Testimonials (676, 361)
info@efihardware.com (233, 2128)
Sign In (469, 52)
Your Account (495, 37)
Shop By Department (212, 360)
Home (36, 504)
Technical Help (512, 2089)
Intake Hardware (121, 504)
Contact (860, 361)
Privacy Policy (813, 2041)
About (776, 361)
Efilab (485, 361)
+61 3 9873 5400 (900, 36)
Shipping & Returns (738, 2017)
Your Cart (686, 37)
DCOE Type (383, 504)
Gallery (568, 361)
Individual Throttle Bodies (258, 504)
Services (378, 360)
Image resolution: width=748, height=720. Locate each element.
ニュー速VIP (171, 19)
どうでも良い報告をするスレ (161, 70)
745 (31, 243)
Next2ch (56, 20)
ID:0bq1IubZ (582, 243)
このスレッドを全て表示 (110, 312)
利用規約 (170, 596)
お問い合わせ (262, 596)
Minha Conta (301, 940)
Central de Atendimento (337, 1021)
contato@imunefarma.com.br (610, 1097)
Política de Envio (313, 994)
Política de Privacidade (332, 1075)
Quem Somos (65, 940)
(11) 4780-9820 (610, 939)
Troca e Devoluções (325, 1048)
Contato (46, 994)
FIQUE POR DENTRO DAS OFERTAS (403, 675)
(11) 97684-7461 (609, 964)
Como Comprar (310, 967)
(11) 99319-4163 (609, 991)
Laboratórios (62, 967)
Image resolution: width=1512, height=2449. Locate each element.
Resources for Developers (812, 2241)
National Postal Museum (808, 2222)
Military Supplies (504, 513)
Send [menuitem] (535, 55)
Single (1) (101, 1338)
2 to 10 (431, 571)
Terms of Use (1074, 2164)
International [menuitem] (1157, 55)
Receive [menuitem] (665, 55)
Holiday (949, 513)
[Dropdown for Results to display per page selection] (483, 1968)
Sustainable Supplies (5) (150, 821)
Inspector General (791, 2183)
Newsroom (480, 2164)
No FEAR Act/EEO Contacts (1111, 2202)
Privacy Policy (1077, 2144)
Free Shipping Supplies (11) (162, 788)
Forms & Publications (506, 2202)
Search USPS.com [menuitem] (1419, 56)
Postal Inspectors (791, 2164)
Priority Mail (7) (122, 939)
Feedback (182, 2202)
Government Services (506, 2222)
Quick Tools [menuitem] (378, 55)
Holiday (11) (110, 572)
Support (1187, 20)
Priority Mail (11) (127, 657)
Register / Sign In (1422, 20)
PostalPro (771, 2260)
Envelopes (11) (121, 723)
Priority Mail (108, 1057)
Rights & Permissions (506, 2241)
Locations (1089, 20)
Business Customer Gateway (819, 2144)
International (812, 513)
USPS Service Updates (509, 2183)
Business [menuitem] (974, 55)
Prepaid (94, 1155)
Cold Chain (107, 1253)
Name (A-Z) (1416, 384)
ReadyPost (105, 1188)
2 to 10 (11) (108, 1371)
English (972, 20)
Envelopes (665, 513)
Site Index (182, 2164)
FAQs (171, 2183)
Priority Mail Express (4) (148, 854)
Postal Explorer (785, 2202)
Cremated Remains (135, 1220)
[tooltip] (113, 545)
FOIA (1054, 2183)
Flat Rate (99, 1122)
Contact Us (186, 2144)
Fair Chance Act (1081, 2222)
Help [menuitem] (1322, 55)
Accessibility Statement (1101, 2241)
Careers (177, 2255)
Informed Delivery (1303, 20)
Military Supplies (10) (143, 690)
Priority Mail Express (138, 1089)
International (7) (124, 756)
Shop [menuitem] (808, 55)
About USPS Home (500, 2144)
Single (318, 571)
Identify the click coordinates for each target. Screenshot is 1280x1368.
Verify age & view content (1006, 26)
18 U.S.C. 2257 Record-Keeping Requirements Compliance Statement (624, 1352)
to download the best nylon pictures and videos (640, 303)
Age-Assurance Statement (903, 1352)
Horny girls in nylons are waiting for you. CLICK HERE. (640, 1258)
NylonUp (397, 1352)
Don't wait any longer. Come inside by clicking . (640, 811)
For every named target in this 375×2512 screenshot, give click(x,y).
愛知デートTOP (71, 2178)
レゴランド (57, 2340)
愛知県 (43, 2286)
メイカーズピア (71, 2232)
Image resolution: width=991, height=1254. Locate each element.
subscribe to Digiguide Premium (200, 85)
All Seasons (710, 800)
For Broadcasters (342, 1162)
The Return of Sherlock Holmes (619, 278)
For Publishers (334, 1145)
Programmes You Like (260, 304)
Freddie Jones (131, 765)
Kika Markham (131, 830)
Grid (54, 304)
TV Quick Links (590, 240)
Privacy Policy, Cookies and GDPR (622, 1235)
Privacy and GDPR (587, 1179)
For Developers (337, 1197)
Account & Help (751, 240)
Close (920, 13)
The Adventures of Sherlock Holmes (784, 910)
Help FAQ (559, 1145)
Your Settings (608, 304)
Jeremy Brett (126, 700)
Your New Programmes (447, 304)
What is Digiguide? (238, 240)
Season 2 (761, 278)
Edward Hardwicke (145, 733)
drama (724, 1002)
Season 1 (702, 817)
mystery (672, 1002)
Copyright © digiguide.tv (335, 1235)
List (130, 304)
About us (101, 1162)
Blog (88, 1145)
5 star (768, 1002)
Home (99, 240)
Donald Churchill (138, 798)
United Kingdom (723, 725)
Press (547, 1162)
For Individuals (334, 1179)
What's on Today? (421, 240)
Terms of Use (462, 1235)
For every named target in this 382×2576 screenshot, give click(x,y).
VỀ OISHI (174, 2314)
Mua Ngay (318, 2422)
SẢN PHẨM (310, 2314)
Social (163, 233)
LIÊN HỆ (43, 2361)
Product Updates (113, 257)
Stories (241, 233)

==============================

### [WHAT YOU ARE ASKED TO DO]
Repeating the listing in full, word for word, is the required output.

### [ANSWER SPACE]
Testimonials (676, 361)
info@efihardware.com (233, 2128)
Sign In (469, 52)
Your Account (495, 37)
Shop By Department (212, 360)
Home (36, 504)
Technical Help (512, 2089)
Intake Hardware (121, 504)
Contact (860, 361)
Privacy Policy (813, 2041)
About (776, 361)
Efilab (485, 361)
+61 3 9873 5400 (900, 36)
Shipping & Returns (738, 2017)
Your Cart (686, 37)
DCOE Type (383, 504)
Gallery (568, 361)
Individual Throttle Bodies (258, 504)
Services (378, 360)
Image resolution: width=748, height=720. Locate each element.
ニュー速VIP (171, 19)
どうでも良い報告をするスレ (161, 70)
745 (31, 243)
Next2ch (56, 20)
ID:0bq1IubZ (582, 243)
このスレッドを全て表示 (110, 312)
利用規約 (170, 596)
お問い合わせ (262, 596)
Minha Conta (301, 940)
Central de Atendimento (337, 1021)
contato@imunefarma.com.br (610, 1097)
Política de Envio (313, 994)
Política de Privacidade (332, 1075)
Quem Somos (65, 940)
(11) 4780-9820 (610, 939)
Troca e Devoluções (325, 1048)
Contato (46, 994)
FIQUE POR DENTRO DAS OFERTAS (403, 675)
(11) 97684-7461 (609, 964)
Como Comprar (310, 967)
(11) 99319-4163 (609, 991)
Laboratórios (62, 967)
Image resolution: width=1512, height=2449. Locate each element.
Resources for Developers (812, 2241)
National Postal Museum (808, 2222)
Military Supplies (504, 513)
Send [menuitem] (535, 55)
Single (1) (101, 1338)
2 to 10 (431, 571)
Terms of Use (1074, 2164)
International [menuitem] (1157, 55)
Receive [menuitem] (665, 55)
Holiday (949, 513)
[Dropdown for Results to display per page selection] (483, 1968)
Sustainable Supplies (5) (150, 821)
Inspector General (791, 2183)
Newsroom (480, 2164)
No FEAR Act/EEO Contacts (1111, 2202)
Privacy Policy (1077, 2144)
Free Shipping Supplies (11) (162, 788)
Forms & Publications (506, 2202)
Search USPS.com [menuitem] (1419, 56)
Postal Inspectors (791, 2164)
Priority Mail (7) (122, 939)
Feedback (182, 2202)
Government Services (506, 2222)
Quick Tools [menuitem] (378, 55)
Holiday (11) (110, 572)
Support (1187, 20)
Priority Mail (11) (127, 657)
Register / Sign In (1422, 20)
PostalPro (771, 2260)
Envelopes (11) (121, 723)
Priority Mail (108, 1057)
Rights & Permissions (506, 2241)
Locations (1089, 20)
Business Customer Gateway (819, 2144)
International (812, 513)
USPS Service Updates (509, 2183)
Business [menuitem] (974, 55)
Prepaid (94, 1155)
Cold Chain (107, 1253)
Name (A-Z) (1416, 384)
ReadyPost (105, 1188)
2 to 10 (11) (108, 1371)
English (972, 20)
Envelopes (665, 513)
Site Index (182, 2164)
FAQs (171, 2183)
Priority Mail Express (4) (148, 854)
Postal Explorer (785, 2202)
Cremated Remains (135, 1220)
[tooltip] (113, 545)
FOIA (1054, 2183)
Flat Rate (99, 1122)
Contact Us (186, 2144)
Fair Chance Act (1081, 2222)
Help [menuitem] (1322, 55)
Accessibility Statement (1101, 2241)
Careers (177, 2255)
Informed Delivery (1303, 20)
Military Supplies (10) (143, 690)
Priority Mail Express (138, 1089)
International (7) (124, 756)
Shop [menuitem] (808, 55)
About USPS Home (500, 2144)
Single (318, 571)
Identify the click coordinates for each target. Screenshot is 1280x1368.
Verify age & view content (1006, 26)
18 U.S.C. 2257 Record-Keeping Requirements Compliance Statement (624, 1352)
to download the best nylon pictures and videos (640, 303)
Age-Assurance Statement (903, 1352)
Horny girls in nylons are waiting for you. CLICK HERE. (640, 1258)
NylonUp (397, 1352)
Don't wait any longer. Come inside by clicking . (640, 811)
For every named target in this 375×2512 screenshot, give click(x,y).
愛知デートTOP (71, 2178)
レゴランド (57, 2340)
愛知県 (43, 2286)
メイカーズピア (71, 2232)
Image resolution: width=991, height=1254. Locate each element.
subscribe to Digiguide Premium (200, 85)
All Seasons (710, 800)
For Broadcasters (342, 1162)
The Return of Sherlock Holmes (619, 278)
For Publishers (334, 1145)
Programmes You Like (260, 304)
Freddie Jones (131, 765)
Kika Markham (131, 830)
Grid (54, 304)
TV Quick Links (590, 240)
Privacy Policy, Cookies and GDPR (622, 1235)
Privacy and GDPR (587, 1179)
For Developers (337, 1197)
Account & Help (751, 240)
Close (920, 13)
The Adventures of Sherlock Holmes (784, 910)
Help FAQ (559, 1145)
Your Settings (608, 304)
Jeremy Brett (126, 700)
Your New Programmes (447, 304)
What is Digiguide? (238, 240)
Season 2 (761, 278)
Edward Hardwicke (145, 733)
drama (724, 1002)
Season 1 (702, 817)
mystery (672, 1002)
Copyright © digiguide.tv (335, 1235)
List (130, 304)
About us (101, 1162)
Blog (88, 1145)
5 star (768, 1002)
Home (99, 240)
Donald Churchill (138, 798)
United Kingdom (723, 725)
Press (547, 1162)
For Individuals (334, 1179)
What's on Today? (421, 240)
Terms of Use (462, 1235)
For every named target in this 382×2576 screenshot, give click(x,y).
VỀ OISHI (174, 2314)
Mua Ngay (318, 2422)
SẢN PHẨM (310, 2314)
Social (163, 233)
LIÊN HỆ (43, 2361)
Product Updates (113, 257)
Stories (241, 233)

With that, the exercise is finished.